後半開始から司令塔が服部からルーキーSO⽵⼭史⼈(スポ1=神奈川・桐蔭学園) へと交代し、ゲームメイクに注目が集まった。早大Aのキックオフから始まった後半、早速島田がハイボールキャッチで存在感を放つも、早大Aはオフサイドを許しゴール前モールへと持ち込まれ、天理大Aに先制得点を許す。流れを断ち切ったのは主将・清水。敵陣22メートルラインアウトでは正確無比なスローで確実にモールを形成すると、SH⼤賀雅仁(スポ4=神奈川・桐蔭学園) 、島田、名取がつないだボールを手にビッグゲインで一気にゴール前へ。竹山が駆け上がってきた吉廻へとパスを回しそのままインゴールに飛び込み、スコアを43ー12とする。しかしその後は天理大Aに陣地を広げられ、ゴール際のディフェンスを破られ得点を許してしまう。それでも攻撃の足を止めない早大Aは、ハイパントキックをキャッチした竹山が目にもとまらぬ速さでライン際を駆け上がり、タックラーをかわし右隅にトライ。しかしその後、一段と強固になった天理大Aのディフェンス、そして屈強なアタックを前に勢いを掴み切れない早大Aは、ペナルティーを立て続けに犯す。さらにはシンビンにより一時的に14人体制となる危機的状況へと追い込まれた。数的有利という状況を活かされ、再び天理大Aに得点を許しスコアは48ー24となる。それでも何とか逃げ切りたい早大Aは、敵陣左マイボールラインアウトから形成されたモールで確実な推進力を発揮。SH渡邊晃樹(スポ3=神奈川・桐蔭学園) から島田、竹山へとボールが渡り、大きく空いていた右のスペースへとキック。待ち受けていた鈴木がキャッチしそのままインゴールにボールを置き、菅平の観衆を沸かせる。FWとBKの連携を見せつけるトライとなった。右端からの難しいコンバージョンも島田により沈む。その後も手に汗握る場面もあったものの、最後まで点差を維持。55ー24で早大Aに軍配が上がった。

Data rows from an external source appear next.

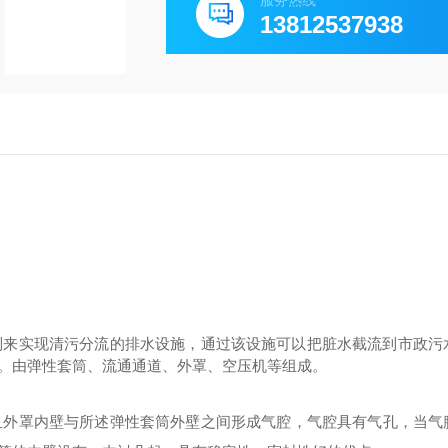
服务热线
13812537938
制来实现清污分流的排水设施，通过该设施可以把脏水截流到市政污
。由弹性套筒、流通通道、外罩、空压机等组成。
且
外罩内壁与所述弹性套筒外壁之间形成气腔，气腔具有气孔，当气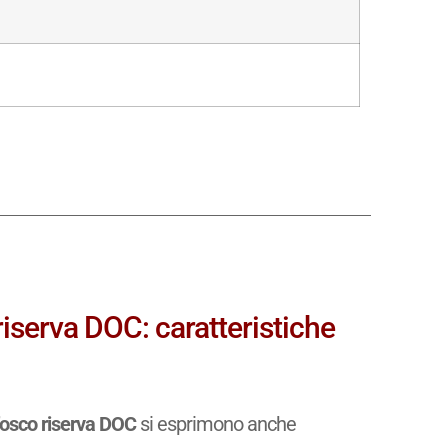
riserva DOC: caratteristiche
fosco riserva DOC
si esprimono anche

菅平合宿で培ったラグビースキルが遺憾なく発揮された一戦。特にバックローの接点での力強さや、ハーフバック団のパススピード、キックによるチャンスメイクなど、目を見張るようなプレーは数多く、夏を通しての確かな成長を感じさせた。来たる秋シーズン、注目必至の関東大学対抗戦開幕まで残り1ヶ月を切っている。Aチームとして『赤黒』を着続け、あの歌を響かせるために。菅平での経験を糧に高みを目指す戦士たちは、さらに熱を帯びていく。